# killer whale at dudley zoo what do you remember?



## cbmark (Feb 23, 2008)

does anyone remember when dudley zoo had a killer whale and ive heard mixed storys of what happened to it whats your story?


----------



## mattm (Jul 18, 2008)

From what I've read it went to one of the seaworld parks in America, not sure though.


----------



## SilverSteno (Feb 12, 2006)

You mean Cuddles? He died at dudley zoo after numerous health problems.


----------



## mattm (Jul 18, 2008)

Oh that's sad!


----------



## cbmark (Feb 23, 2008)

thats the one cuddles ive heard various things that supposdly happened to it regarding health problems i only found out it was there the otherday i was amazed that there was a killer whale in brum i thought it was a tall story


----------



## JUJU (Aug 16, 2007)

I live about 3 miles from Dudley Zoo and I can't remember anything about this, :lol2:how long ago?


----------



## CoinOperatedGirl (May 7, 2009)

^ Not recent, but recent enough for my Mum (45 yo) to remember it being there. I certainly don't remember it. It was in one of those big pits where the tigers/bears are now right? & there were Polar Bears in whichever pit didn't have the whales in?

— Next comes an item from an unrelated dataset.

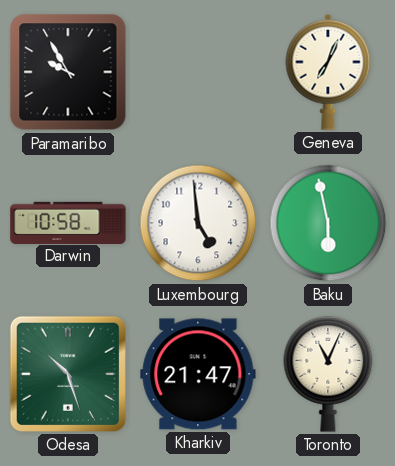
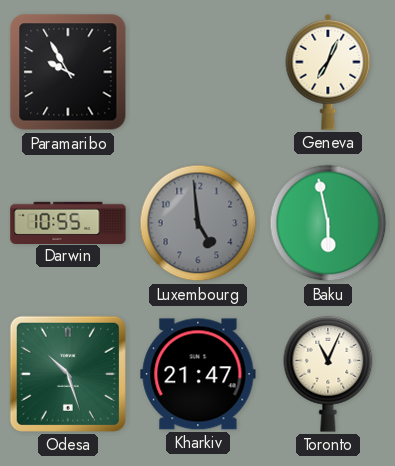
Darwin: 10:58 -> 10:55
Luxembourg dial: white -> grey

I believe I have a book on the history of Dudley Zoo somewhere about the house. I'll find it out & look it up if no one on here can remember.


----------



## Charlibob (Jun 21, 2008)

I just found out Edinburgh Zoo still has a polar bear I got all excited then realised it was a 4 hour drive :whip:


----------



## GeckoLass (Nov 15, 2007)

Charlibob said:


> I just found out Edinburgh Zoo still has a polar bear I got all excited then realised it was a 4 hour drive :whip:


Iv not been to the zoo in a good few years but shes been there for as long as i can remember, must be a fair old age now if its the same one. I always felt sorry for her. But she is gorgeous:flrt:

EDIT: Just checked shes been at the Zoo since 1984, they are raising funds to move Mercedes to a wildlife park in the highlands.
Centenary Appeal


----------



## blackjohnzx6 (Jun 18, 2009)

*cuddles*

i actually went and saw cuddles dont remember much about it think it was late 70s all i remember was it like a goldfish in abowl no room to move


----------



## blackjohnzx6 (Jun 18, 2009)

*cuddles*

just looked it up he died 1974


----------



## lenemily (Jul 7, 2008)

I grew up in clacton on sea and i remember them having a killer whale on clacton pier :bash:

god knows what happened to him


----------



## cbmark (Feb 23, 2008)

blackjohnzx6 said:


> i actually went and saw cuddles dont remember much about it think it was late 70s all i remember was it like a goldfish in abowl no room to move


thats why i was amazed when someone told me they had one :sad:


----------



## bampoisongirl (Mar 28, 2008)

Charlibob said:


> I just found out Edinburgh Zoo still has a polar bear I got all excited then realised it was a 4 hour drive :whip:


off topic but i went in april and she is still there atm. gorgeous, bt she is showing behavioural problems such as pacing. i asked about this adn was told she has been doing this since her mate died  but we were also told that she likes to leave a bit of food on a rock, and wait until a seagull swoops down to it then pounces on them and squishes them! silly girl lol.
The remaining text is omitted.